## EXERCISE INPUT:

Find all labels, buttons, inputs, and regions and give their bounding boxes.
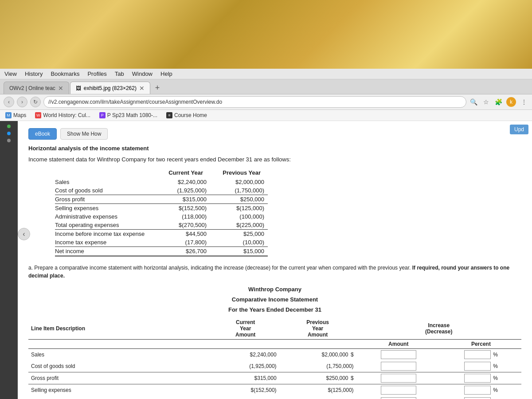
bookmark-star-icon[interactable]: ☆ <box>481 98 490 106</box>
comp-row-percent-input[interactable] <box>464 397 491 399</box>
comparative-table: Line Item Description CurrentYearAmount … <box>28 318 521 399</box>
update-button[interactable]: Upd <box>510 125 528 134</box>
comp-row-label: Cost of goods sold <box>28 360 212 372</box>
comp-header-current: CurrentYearAmount <box>212 318 279 340</box>
menu-bookmarks[interactable]: Bookmarks <box>51 70 79 77</box>
tab-owv2[interactable]: OWv2 | Online teac ✕ <box>4 82 69 94</box>
world-history-icon: W <box>35 112 41 118</box>
comp-row-percent-input[interactable] <box>464 386 491 395</box>
comp-row-amount-input-cell <box>356 372 441 384</box>
back-button[interactable]: ‹ <box>4 97 14 107</box>
comp-row-percent-input[interactable] <box>464 374 491 383</box>
income-row-previous: $15,000 <box>210 246 268 256</box>
menu-bar: View History Bookmarks Profiles Tab Wind… <box>0 69 532 79</box>
tab-exhibit[interactable]: 🖼 exhibit5.jpg (823×262) ✕ <box>70 82 150 94</box>
income-row-previous: $(225,000) <box>210 221 268 230</box>
comp-row-label: Gross profit <box>28 372 212 384</box>
comp-row-current: $315,000 <box>212 372 279 384</box>
forward-button[interactable]: › <box>17 97 27 107</box>
bookmark-sp23-math-label: P Sp23 Math 1080-... <box>107 112 157 118</box>
income-row-previous: $25,000 <box>210 229 268 238</box>
comp-row-amount-input-cell <box>356 348 441 360</box>
income-row-previous: (1,750,000) <box>210 186 268 195</box>
income-row-current: (1,925,000) <box>153 186 210 195</box>
address-bar-row: ‹ › ↻ 🔍 ☆ 🧩 k ⋮ <box>0 94 532 110</box>
income-row-previous: $250,000 <box>210 195 268 203</box>
income-row-label: Administrative expenses <box>55 212 153 221</box>
comp-row-current: (1,925,000) <box>212 360 279 372</box>
bookmark-world-history[interactable]: W World History: Cul... <box>33 111 92 119</box>
extensions-icon[interactable]: 🧩 <box>494 98 503 106</box>
income-row-label: Sales <box>55 178 153 186</box>
comp-row-percent-cell: % <box>441 360 521 372</box>
tab-label-exhibit: exhibit5.jpg (823×262) <box>84 85 137 91</box>
income-row-previous: $2,000,000 <box>210 178 268 186</box>
toolbar: eBook Show Me How <box>28 128 521 140</box>
comp-row-label: Sales <box>28 348 212 360</box>
comp-company-name: Winthrop Company Comparative Income Stat… <box>28 284 521 315</box>
percent-symbol: % <box>493 387 498 393</box>
page-content: Upd eBook Show Me How Horizontal analysi… <box>18 121 532 399</box>
comp-row-percent-input[interactable] <box>464 362 491 371</box>
problem-text: Income statement data for Winthrop Compa… <box>28 155 521 164</box>
income-row-label: Income before income tax expense <box>55 229 153 238</box>
comp-header-previous: PreviousYearAmount <box>279 318 356 340</box>
menu-window[interactable]: Window <box>132 70 153 77</box>
comp-row-percent-cell: % <box>441 384 521 396</box>
tab-label-owv2: OWv2 | Online teac <box>9 85 55 91</box>
income-row-current: $26,700 <box>153 246 210 256</box>
income-row-label: Cost of goods sold <box>55 186 153 195</box>
comp-row-amount-input[interactable] <box>381 397 416 399</box>
sidebar-dot-1 <box>7 125 11 128</box>
tab-close-owv2[interactable]: ✕ <box>58 85 63 92</box>
comp-row-percent-input[interactable] <box>464 350 491 359</box>
instruction-text: a. Prepare a comparative income statemen… <box>28 264 521 280</box>
refresh-button[interactable]: ↻ <box>30 97 41 107</box>
collapse-sidebar-button[interactable]: ‹ <box>18 228 30 240</box>
menu-help[interactable]: Help <box>160 70 172 77</box>
comp-row-current: $(152,500) <box>212 384 279 396</box>
comp-row-label: Selling expenses <box>28 384 212 396</box>
search-icon[interactable]: 🔍 <box>469 98 478 106</box>
maps-icon: M <box>5 112 12 118</box>
comp-row-amount-input-cell <box>356 396 441 399</box>
income-row-previous: (100,000) <box>210 212 268 221</box>
bookmark-maps-label: Maps <box>13 112 26 118</box>
comp-subheader-amount: Amount <box>356 339 441 348</box>
comp-row-amount-input[interactable] <box>381 386 416 395</box>
tab-close-exhibit[interactable]: ✕ <box>139 85 145 92</box>
settings-icon[interactable]: ⋮ <box>520 98 528 106</box>
bookmark-world-history-label: World History: Cul... <box>43 112 90 118</box>
comp-header-increase: Increase(Decrease) <box>356 318 521 340</box>
bookmark-course-home[interactable]: ≡ Course Home <box>164 111 209 119</box>
section-title: Horizontal analysis of the income statem… <box>28 145 521 152</box>
bookmark-sp23-math[interactable]: P P Sp23 Math 1080-... <box>98 111 159 119</box>
show-me-how-button[interactable]: Show Me How <box>60 128 108 140</box>
comparative-section: Winthrop Company Comparative Income Stat… <box>28 284 521 399</box>
comp-row-amount-input[interactable] <box>381 350 416 359</box>
course-home-icon: ≡ <box>166 112 172 118</box>
address-input[interactable] <box>43 96 466 108</box>
menu-profiles[interactable]: Profiles <box>87 70 106 77</box>
comp-row-amount-input[interactable] <box>381 374 416 383</box>
comp-row-current: (118,000) <box>212 396 279 399</box>
comp-row-amount-input[interactable] <box>381 362 416 371</box>
new-tab-button[interactable]: + <box>151 82 164 94</box>
ebook-button[interactable]: eBook <box>28 128 57 140</box>
comp-subheader-blank <box>28 339 212 348</box>
comp-subheader-curr-amt <box>212 339 279 348</box>
profile-icon[interactable]: k <box>506 97 516 107</box>
comp-subheader-prev-amt <box>279 339 356 348</box>
income-row-current: $315,000 <box>153 195 210 203</box>
menu-view[interactable]: View <box>4 70 17 77</box>
comp-row-percent-cell: % <box>441 372 521 384</box>
bookmark-course-home-label: Course Home <box>174 112 207 118</box>
comp-row-percent-cell: % <box>441 396 521 399</box>
menu-history[interactable]: History <box>25 70 43 77</box>
bookmark-maps[interactable]: M Maps <box>4 111 28 119</box>
income-row-current: $(270,500) <box>153 221 210 230</box>
income-row-current: (118,000) <box>153 212 210 221</box>
content-area: ‹ Upd eBook Show Me How Horizontal analy… <box>0 121 532 399</box>
menu-tab[interactable]: Tab <box>115 70 124 77</box>
income-row-label: Net income <box>55 246 153 256</box>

## EXERCISE INSTRUCTIONS:
Pick out the lines above that hold the string "course" and show them.

## ANSWER BOX:
bookmark-course-home[interactable]: ≡ Course Home <box>164 111 209 119</box>
course-home-icon: ≡ <box>166 112 172 118</box>
bookmark-course-home-label: Course Home <box>174 112 207 118</box>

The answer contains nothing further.